Andy whipped out an unseemly number of hundred dollar bills and, leading Mandy by the hand, headed back to the relative comfort of Maurice’s Toyota. The ride to the airport was brief and silent — although, mercifully, cool since Maurice had somehow discovered the air-conditioning switch.

“Here’s to the Shrue’s perfect vacation,” said Maurice, now in a navy blazer, over martinis that night with Dan.

“Not so perfect,” said Dan. “It turns out that their neighbours are on the very same flight. I took the liberty of putting their seats together. And it’s a very long flight.”

“That will be a true adventure,” said Maurice.

  1. This story annoyed me, Ms. Sarett may have started off writing a funny story, and there were some funny lines in it, but the story took a rather nasty turn.
    “Police all friends with my sister, you hear me?” Said Maurice, the Jamaican who went on to make light of resident rats and roaches. But, hey, there’s goat stew.
    What does this smack off..? Yep, you got it…….

  2. I think the story was mocking Andy and Mandy — not the people living in the condemned building. I think Maurice was playing up the stereotype of “ghetto people” for Andy and Mandy’s sake, delivering the stereotype they expected.

  3. Great way to start the week!

  4. Love that Andy and Mandy’s neighbours are Rudy and Trudy. And certainly their travel agent is (dare I say it?) Dan-dy. 🙂 Much fun!

  5. A funny piece, breathless quick read. Quick. Made me laugh. Though I can’t put my finger on why, the ending didn’t do for me. It felt artificial. IMO

  6. I am rather with JAZZ on this one. We smile smugly at stereotypes who are portrayed as more stupid than we are, all for a couple of cheap laughs at the schadenfreude moment. It is made worse when representatives of a foreign, colourful culture find themselves in the plot. Or perhaps I am overly sensitive to such matters and in need of an injection of Trump. Either way, I found this story neither funny nor instructive. Sorry.

  7. Writers shouldn’t be squeamish

  8. I found nothing offensive in this piece. I believe we have to be careful to distinguish between thoughtless stereotyping and legitimate use of characters whose ethnicity or gender is a factor in a story. Including a person of colour, a gay person, or a special needs person in a story is not in and of itself demeaning. And indeed, when such a person is depicted as less than totally virtuous, we should absolutely guard against a knee-jerk conclusion that prejudice is being displayed. Here, I respectfully submit, it wasn’t.

  9. I thought the over-the-top stereotype was purposely…well…over-the-top.
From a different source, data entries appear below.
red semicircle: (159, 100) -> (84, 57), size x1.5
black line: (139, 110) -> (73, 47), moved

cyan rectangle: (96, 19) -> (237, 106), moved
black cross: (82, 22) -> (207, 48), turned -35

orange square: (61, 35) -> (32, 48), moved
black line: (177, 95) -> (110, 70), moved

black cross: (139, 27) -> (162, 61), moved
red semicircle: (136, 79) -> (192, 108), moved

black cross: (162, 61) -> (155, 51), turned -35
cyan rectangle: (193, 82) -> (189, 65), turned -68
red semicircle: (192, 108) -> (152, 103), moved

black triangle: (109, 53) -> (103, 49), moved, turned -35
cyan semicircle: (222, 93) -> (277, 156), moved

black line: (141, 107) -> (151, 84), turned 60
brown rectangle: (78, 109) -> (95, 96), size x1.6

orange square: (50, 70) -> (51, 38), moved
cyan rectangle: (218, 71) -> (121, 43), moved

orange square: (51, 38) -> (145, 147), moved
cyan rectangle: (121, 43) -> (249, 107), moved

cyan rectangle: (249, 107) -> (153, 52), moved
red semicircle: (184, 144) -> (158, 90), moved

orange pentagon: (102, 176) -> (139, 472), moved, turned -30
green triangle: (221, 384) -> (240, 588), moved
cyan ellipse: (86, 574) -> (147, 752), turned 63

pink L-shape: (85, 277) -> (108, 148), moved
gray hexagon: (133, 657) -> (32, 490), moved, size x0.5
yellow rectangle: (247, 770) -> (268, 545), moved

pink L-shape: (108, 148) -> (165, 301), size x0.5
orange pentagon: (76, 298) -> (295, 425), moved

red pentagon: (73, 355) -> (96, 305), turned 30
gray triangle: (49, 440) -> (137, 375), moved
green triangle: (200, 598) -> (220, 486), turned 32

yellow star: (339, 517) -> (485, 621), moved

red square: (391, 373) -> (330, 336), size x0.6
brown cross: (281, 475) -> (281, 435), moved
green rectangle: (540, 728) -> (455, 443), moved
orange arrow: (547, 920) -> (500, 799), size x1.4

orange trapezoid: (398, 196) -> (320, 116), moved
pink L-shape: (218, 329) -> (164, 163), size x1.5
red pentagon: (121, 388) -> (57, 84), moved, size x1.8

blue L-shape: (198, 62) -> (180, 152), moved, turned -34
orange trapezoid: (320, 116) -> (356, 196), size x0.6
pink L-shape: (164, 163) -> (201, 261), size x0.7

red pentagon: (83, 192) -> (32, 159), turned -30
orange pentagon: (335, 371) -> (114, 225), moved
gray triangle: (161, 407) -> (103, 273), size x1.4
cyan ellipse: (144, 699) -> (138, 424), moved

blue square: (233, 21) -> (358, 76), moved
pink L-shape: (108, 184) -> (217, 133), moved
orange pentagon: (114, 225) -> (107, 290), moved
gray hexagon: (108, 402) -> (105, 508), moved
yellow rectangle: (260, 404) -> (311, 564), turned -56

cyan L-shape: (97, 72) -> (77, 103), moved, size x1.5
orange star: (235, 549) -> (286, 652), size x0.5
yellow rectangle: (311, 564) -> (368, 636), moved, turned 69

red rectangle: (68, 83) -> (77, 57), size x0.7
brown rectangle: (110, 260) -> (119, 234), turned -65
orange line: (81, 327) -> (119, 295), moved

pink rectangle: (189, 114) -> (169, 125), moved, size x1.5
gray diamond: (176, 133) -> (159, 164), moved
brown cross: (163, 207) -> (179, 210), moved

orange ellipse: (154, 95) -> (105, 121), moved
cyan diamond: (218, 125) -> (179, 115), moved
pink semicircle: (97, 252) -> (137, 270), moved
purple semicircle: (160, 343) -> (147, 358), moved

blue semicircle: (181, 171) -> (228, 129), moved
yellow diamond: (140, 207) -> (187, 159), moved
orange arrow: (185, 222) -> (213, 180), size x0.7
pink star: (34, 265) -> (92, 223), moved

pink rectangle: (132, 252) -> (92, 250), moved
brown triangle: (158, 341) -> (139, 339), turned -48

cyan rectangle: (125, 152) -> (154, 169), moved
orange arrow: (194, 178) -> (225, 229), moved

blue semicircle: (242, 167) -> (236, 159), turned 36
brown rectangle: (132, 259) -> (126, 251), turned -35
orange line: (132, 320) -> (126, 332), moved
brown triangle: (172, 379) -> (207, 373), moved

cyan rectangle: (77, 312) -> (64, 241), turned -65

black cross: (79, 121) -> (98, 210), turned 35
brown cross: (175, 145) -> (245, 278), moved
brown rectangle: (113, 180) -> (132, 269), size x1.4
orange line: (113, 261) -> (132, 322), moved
For entertainment purposes, y’know. Served nicely to show that Andy and Mandy, for all their globe-trotting, couldn’t spot a ruse when they bumped right up against one. Probably the true measure of whether this is racist or not is if members of the stereotyped group in question find it offensive. It is often the case, however, that the people most outraged or aggrieved by something like this are those who don’t belong to the allegedly slighted group – and often they are indignant whites who perceive a slight where perhaps none was intended. How politically correct we have all become. Since no one can tell online who’s Jamaican (or American or British or Indian or Native or…), I guess the jury will remain out on this one.

  10. Fiction writers must shun political correctness and never fear the sight of blood otherwise they are fair weather pretenders. Readers, like or dislike but never assume intent.